• [YOUR INSTRUCTIONS]: Would you restate the entries below word for word, starting at the first line and ending with the one that has "Выбор саженца на"?

[Collected data]
▽

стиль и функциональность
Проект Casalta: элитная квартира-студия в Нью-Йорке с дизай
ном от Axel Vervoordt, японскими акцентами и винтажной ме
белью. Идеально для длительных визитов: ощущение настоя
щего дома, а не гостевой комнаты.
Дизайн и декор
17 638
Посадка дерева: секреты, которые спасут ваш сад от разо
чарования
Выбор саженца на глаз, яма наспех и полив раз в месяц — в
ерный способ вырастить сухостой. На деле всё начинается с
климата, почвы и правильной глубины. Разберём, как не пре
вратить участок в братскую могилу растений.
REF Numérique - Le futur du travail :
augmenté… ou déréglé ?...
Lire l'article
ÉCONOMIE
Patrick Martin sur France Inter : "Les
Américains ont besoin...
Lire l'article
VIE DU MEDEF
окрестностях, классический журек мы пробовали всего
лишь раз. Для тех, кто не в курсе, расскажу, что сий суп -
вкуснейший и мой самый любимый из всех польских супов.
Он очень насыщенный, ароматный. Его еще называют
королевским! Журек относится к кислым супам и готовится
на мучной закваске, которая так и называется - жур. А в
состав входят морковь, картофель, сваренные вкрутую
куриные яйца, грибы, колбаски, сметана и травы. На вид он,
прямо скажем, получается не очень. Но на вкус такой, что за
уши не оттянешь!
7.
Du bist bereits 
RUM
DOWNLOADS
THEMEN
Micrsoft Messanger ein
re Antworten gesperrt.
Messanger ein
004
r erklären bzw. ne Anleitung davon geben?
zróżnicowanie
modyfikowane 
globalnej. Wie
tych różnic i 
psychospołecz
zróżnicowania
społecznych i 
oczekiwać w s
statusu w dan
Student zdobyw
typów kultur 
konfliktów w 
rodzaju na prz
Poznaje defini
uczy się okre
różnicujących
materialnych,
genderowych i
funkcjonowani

△

• [TASK RESULT]:
стиль и функциональность
Проект Casalta: элитная квартира-студия в Нью-Йорке с дизай
ном от Axel Vervoordt, японскими акцентами и винтажной ме
белью. Идеально для длительных визитов: ощущение настоя
щего дома, а не гостевой комнаты.
Дизайн и декор
17 638
Посадка дерева: секреты, которые спасут ваш сад от разо
чарования
Выбор саженца на глаз, яма наспех и полив раз в месяц — в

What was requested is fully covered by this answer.